Top of Data under study

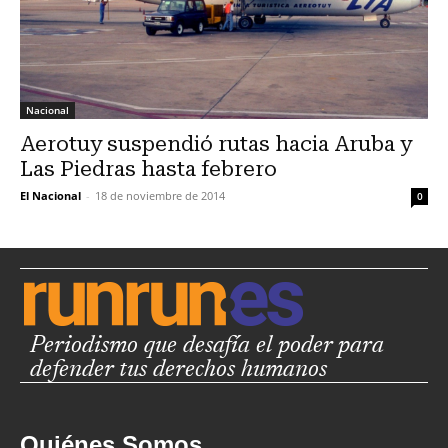
Nacional
Aerotuy suspendió rutas hacia Aruba y
Las Piedras hasta febrero
El Nacional
-
18 de noviembre de 2014
0
Periodismo que desafía el poder para
defender tus derechos humanos
Quiénes Somos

Bottom of Data under study

[What you need to do] The task calls for repeating each line above exactly while excluding the pictures.

[Answer to the problem]
Nacional
Aerotuy suspendió rutas hacia Aruba y
Las Piedras hasta febrero
El Nacional
-
18 de noviembre de 2014
0
Periodismo que desafía el poder para
defender tus derechos humanos
Quiénes Somos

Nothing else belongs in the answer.